Protection of Women from Domestic Violence Act, 2005 – Section 12 – Hindu Marriage Act, 1955 – Section 13(1)(ia) – dissolution of marriage against wife on the ground of cruelty – filling of false criminal complaints against a spouse amounts to cruelty – Though the proceedings under the Domestic Violence Act, 2005 are not criminal proceedings, the principle laid down by the Supreme Court in K. Srinivas (supra) is equally applicable to such proceedings. What is relevant is that the appellant was subjected to legal proceedings on the basis of false and unsubstantiated allegations, which would have caused embarrassment to the appellant and his family members.

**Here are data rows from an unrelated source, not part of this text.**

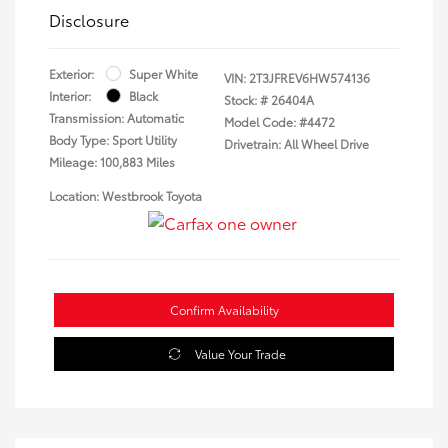
Disclosure
Exterior:
Super White
VIN:
2T3JFREV6HW574136
Interior:
Black
Stock: #
26404A
Transmission: Automatic
Model Code: #4472
Body Type: Sport Utility
Drivetrain: All Wheel Drive
Mileage: 100,883 Miles
Location: Westbrook Toyota
Confirm Availability
Value Your Trade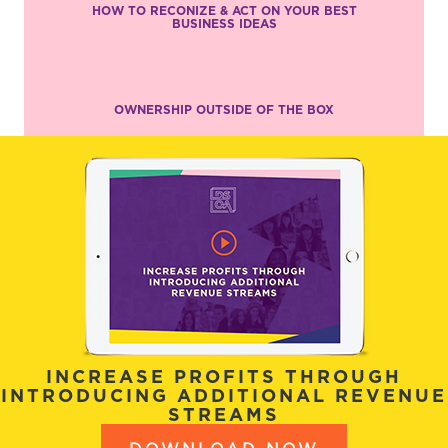
HOW TO RECONIZE & ACT ON YOUR BEST
BUSINESS IDEAS
OWNERSHIP OUTSIDE OF THE BOX
INCREASE PROFITS THROUGH
INTRODUCING ADDITIONAL REVENUE
STREAMS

IN THE HIGH COURT OF DELHI AT NEW DELHI
CORAM: HON’BLE MR. JUSTICE VIPIN SANGHI
Delivered on: 23.05.2016
ACJ ….. Appellant Through: Mr. R.K. Sharma, Advocate versus RJ ….. Respondent Through: Mr. Vinish Phogal and Mr. Y.S. Chouhan, Advocates.
VIPIN SANGHI, J.
1. The present appeal under
Section 28 of the Hindu Marriage Act, 1955
(hereinafter referred as ‘HMA’) has been preferred to assail the judgment & decree dated 31.07.2012 passed in HMA No.89/2006 by the Additional District Judge (ADJ), Delhi, whereby the learned ADJ dismissed the petition preferred by the appellant/husband under Section 13(1)(ia) of the HMA, seeking a decree of dissolution of marriage against the respondent/wife on the ground of cruelty.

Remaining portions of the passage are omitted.